## What to produce
Read the listing below and copy out every line that holds "data".

----

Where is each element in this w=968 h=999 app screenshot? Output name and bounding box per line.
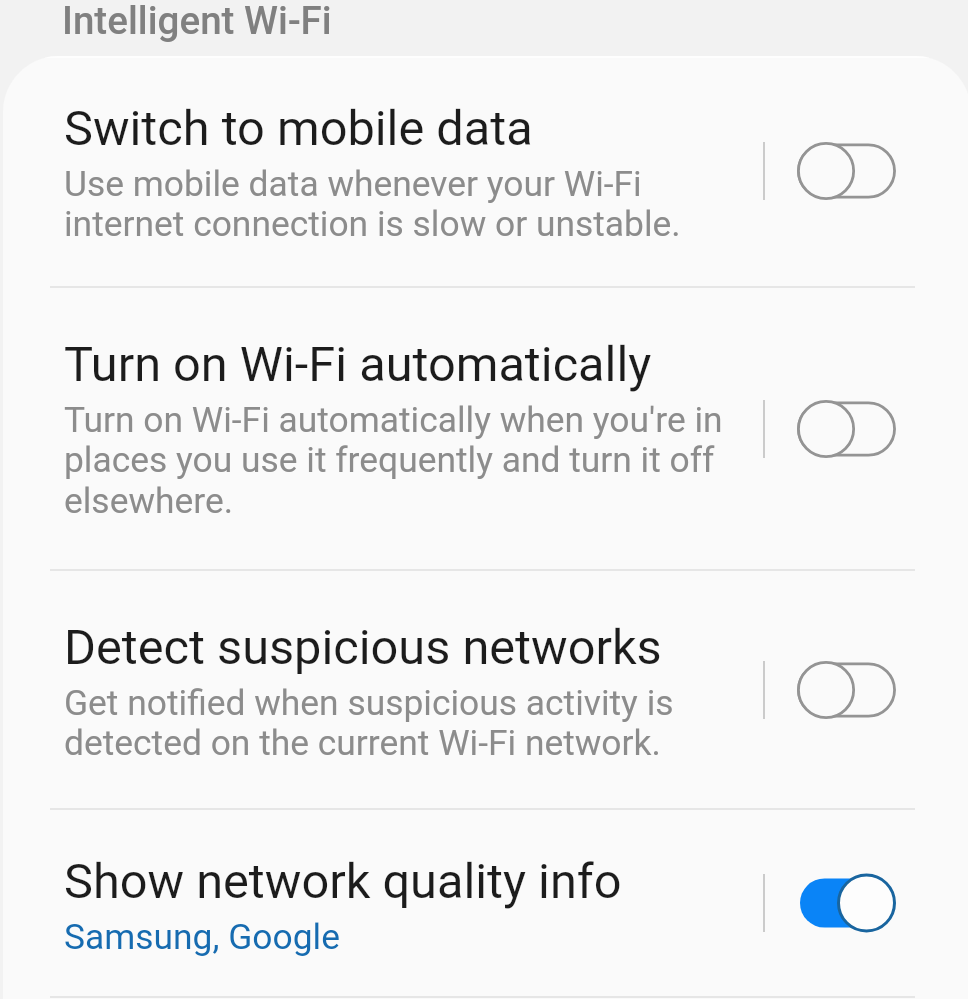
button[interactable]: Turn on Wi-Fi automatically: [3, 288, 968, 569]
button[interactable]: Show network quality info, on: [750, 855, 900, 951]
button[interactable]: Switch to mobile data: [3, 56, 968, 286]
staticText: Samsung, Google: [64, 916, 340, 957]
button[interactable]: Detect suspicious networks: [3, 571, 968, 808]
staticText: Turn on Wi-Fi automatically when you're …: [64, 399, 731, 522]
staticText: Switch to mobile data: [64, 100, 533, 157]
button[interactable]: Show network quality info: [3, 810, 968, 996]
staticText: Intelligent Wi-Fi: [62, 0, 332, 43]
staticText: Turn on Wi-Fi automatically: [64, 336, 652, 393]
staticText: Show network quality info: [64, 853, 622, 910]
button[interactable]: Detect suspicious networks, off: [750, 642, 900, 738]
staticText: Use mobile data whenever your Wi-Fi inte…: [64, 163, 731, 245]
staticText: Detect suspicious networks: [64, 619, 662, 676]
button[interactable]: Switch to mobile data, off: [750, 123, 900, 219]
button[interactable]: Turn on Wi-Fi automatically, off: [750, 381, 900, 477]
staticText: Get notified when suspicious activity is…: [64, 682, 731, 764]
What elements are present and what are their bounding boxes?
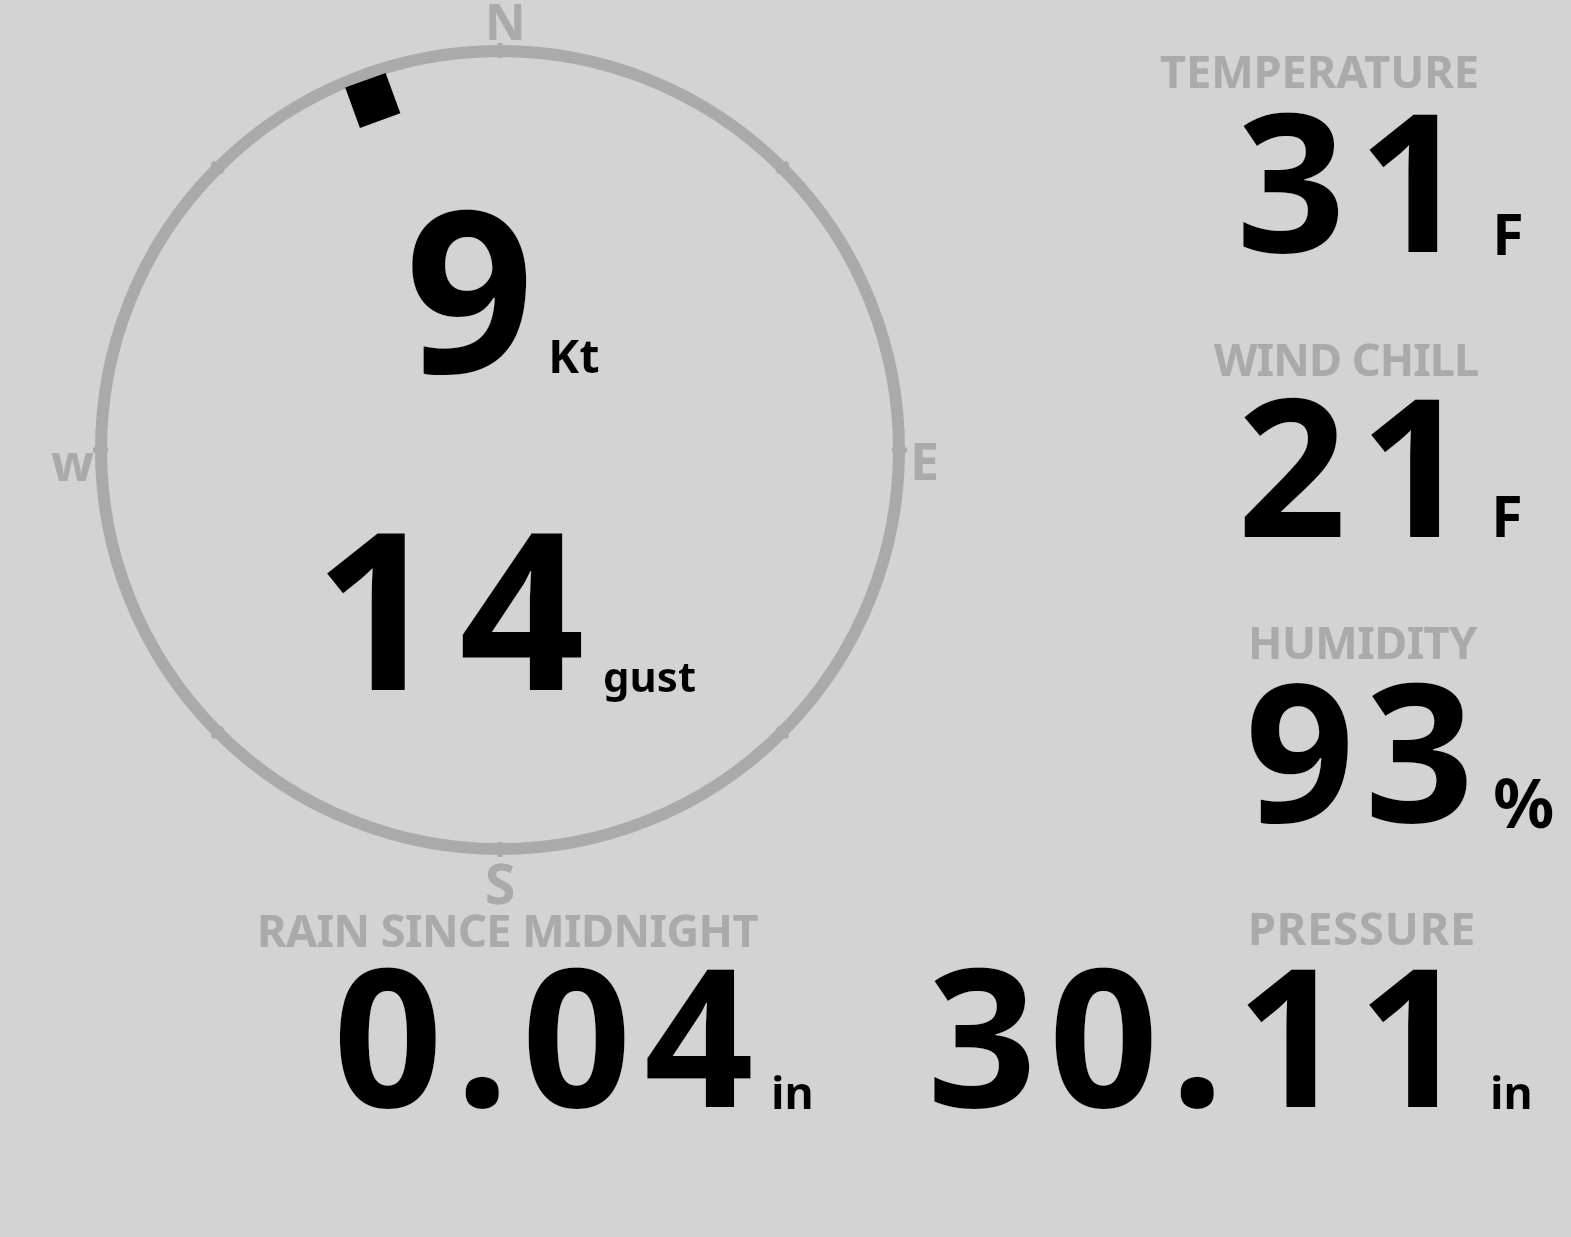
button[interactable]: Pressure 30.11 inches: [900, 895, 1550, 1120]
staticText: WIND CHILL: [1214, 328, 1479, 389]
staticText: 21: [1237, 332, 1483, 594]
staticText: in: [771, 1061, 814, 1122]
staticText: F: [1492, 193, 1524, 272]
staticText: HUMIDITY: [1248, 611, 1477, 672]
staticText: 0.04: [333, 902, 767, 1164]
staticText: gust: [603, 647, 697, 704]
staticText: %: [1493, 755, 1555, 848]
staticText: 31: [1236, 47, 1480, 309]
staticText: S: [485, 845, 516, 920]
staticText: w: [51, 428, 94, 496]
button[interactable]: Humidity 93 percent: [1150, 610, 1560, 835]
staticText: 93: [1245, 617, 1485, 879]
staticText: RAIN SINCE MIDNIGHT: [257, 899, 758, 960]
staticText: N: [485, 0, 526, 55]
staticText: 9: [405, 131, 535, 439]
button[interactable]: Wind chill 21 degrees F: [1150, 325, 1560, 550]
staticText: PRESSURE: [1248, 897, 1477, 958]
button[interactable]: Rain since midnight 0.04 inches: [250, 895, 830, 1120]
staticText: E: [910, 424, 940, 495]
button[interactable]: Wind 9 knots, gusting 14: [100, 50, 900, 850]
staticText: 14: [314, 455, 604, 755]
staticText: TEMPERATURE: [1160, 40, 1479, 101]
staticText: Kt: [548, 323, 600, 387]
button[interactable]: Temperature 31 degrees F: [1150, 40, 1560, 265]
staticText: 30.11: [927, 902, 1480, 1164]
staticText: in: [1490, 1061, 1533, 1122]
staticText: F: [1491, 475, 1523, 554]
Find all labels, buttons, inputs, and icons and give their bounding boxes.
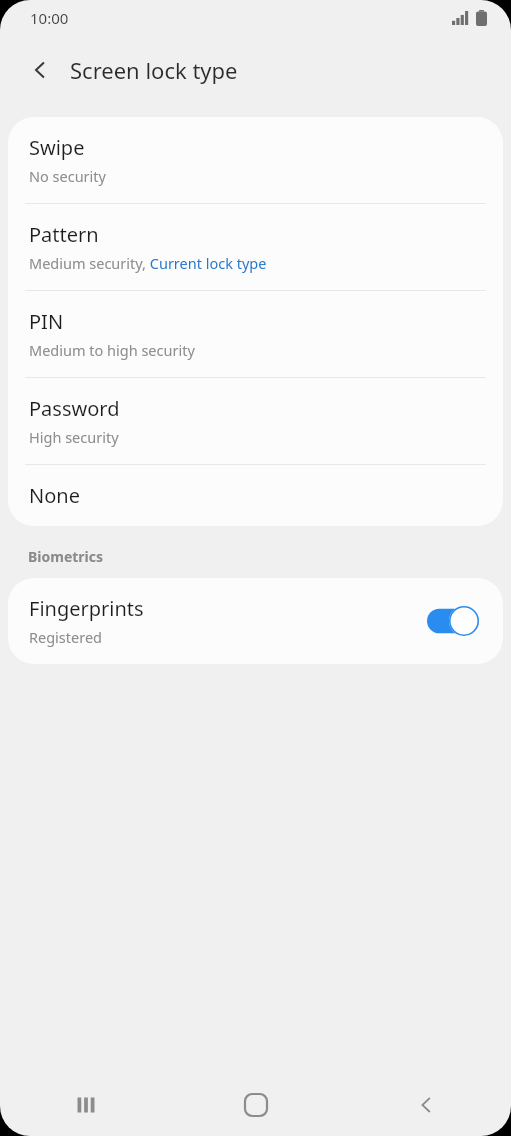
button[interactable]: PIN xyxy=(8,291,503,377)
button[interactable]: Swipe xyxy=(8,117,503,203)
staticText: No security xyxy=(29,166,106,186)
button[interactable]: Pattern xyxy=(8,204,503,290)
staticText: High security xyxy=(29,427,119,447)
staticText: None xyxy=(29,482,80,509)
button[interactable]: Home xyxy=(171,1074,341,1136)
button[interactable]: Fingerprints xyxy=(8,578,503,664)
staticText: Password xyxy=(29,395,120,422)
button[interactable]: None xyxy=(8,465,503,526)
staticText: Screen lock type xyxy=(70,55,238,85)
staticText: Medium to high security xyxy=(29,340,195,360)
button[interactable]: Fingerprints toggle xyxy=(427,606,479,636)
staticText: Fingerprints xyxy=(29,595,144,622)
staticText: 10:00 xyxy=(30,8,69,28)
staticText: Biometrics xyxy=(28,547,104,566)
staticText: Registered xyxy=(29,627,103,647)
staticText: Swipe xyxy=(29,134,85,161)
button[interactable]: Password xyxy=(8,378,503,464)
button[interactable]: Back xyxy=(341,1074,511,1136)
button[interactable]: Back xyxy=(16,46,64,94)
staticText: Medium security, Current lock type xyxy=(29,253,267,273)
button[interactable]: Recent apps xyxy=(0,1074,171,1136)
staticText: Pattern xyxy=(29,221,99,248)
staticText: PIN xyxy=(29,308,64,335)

----

## Result of this exercise
button[interactable]: Switch to mobile data: [3, 56, 968, 286]
staticText: Switch to mobile data: [64, 100, 533, 157]
staticText: Use mobile data whenever your Wi-Fi inte…: [64, 163, 731, 245]
button[interactable]: Switch to mobile data, off: [750, 123, 900, 219]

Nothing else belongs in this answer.